If you add just more weeks to Fritzgerald's timeline, you also get to Rusty Coats' spouse, Janet Coats, who left her job as executive editor of the Tampa Tribune in December to move to Knoxville to be with her husband. She was an innovative and forward-thinking editor who guided the newspaper through a brutal reorganization.
The departures of these three and those that came before them may be a clue of the upheaval and human stress at the epicenters of change in the newspaper business, those stress points where the traditional business print model and what must be the future digital-based business model most forcibly collide.
The three are part of a growing list of people I've drawn inspiration and copied "best dish" recipes from for years who have exited the newspaper business. Most have retained their love of the news business or journalism, but have moved on from "the paper." They were the pioneers pushing, pulling, cajoling their organizations and the entire industry to move into the uncharteed future. For example, Rusty Coats' colleagues in the Newspaper Association of America's Digital Media Federation voted him their "Online Innovator" in 2005.
These, like those before them, began as print journalists and who became leading digital news thinkers and leaders and doers before moving on. They will be missed from an industry that badly needs them. Yes, there are young people in the newspaper industry with energy and drive and ideas and optimism for its future. There are a handful I could name in my own newsroom and several more scattered about the building, which houses both the Knoxville News Sentinel and the E.W. Scripps' newspaper division's corporate interactive group. Smart, talented, and committed people seeing a future.
But there's a grim reality as well. In a recent NewsU.org seminar Mark Briggs, who himself left newspapers for a news related startup, noted "culture eats strategy for lunch" and "when you bring change back to an organization, the organization's first instinct is to crush the change."

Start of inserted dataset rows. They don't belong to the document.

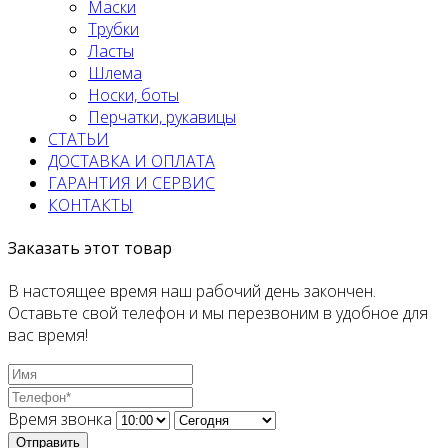
Маски
Трубки
Ласты
Шлема
Носки, боты
Перчатки, рукавицы
СТАТЬИ
ДОСТАВКА И ОПЛАТА
ГАРАНТИЯ И СЕРВИС
КОНТАКТЫ
Заказать этот товар
В настоящее время наш рабочий день закончен.
Оставьте свой телефон и мы перезвоним в удобное для
вас время!
Время звонка
Отправить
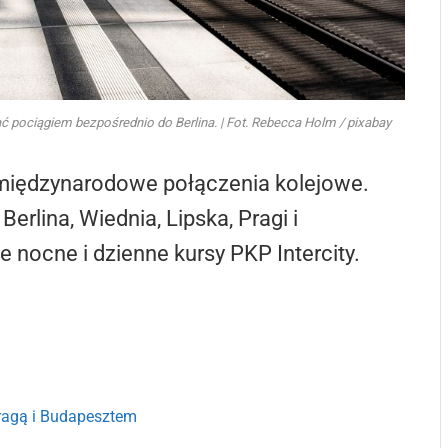
pociągiem bezpośrednio do Berlina. | Fot. Rebecca Holm / pixabay
międzynarodowe połączenia kolejowe.
rlina, Wiednia, Lipska, Pragi i
nocne i dzienne kursy PKP Intercity.
ragą i Budapesztem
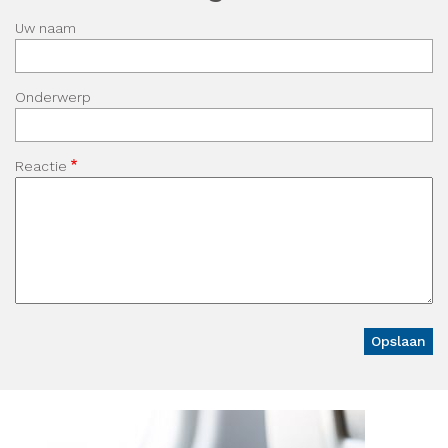
Uw naam
Onderwerp
Reactie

Many interesting things are happening at newspapers and they are evolving, but the incubators for the news forms of the future seem to be occurring outside the walls of traditional media companies. The really interesting things in digital news and information are happening everywhere from behemoth Google to small startups like Dave Cohn's Spot.Us or Michael van Poppel's BNOnews. It's harder to find truly innovative efforts at traditional media companies, particularly their flagship nameplates.
Among the start-ups, some of the innovation is ironically being nurtured from fortunes made in traditional media, like the Knight Foundation's initiatives. Janet Coats' new role is developing a program to fund innovative New Media journalism for the Patterson Foundation in Sarasota, Fla., which recently received a fresh $200 million in an estate settlement.
It will be interesting to see where these pioneers cut new trails. Best of luck to them. All us journalists need it.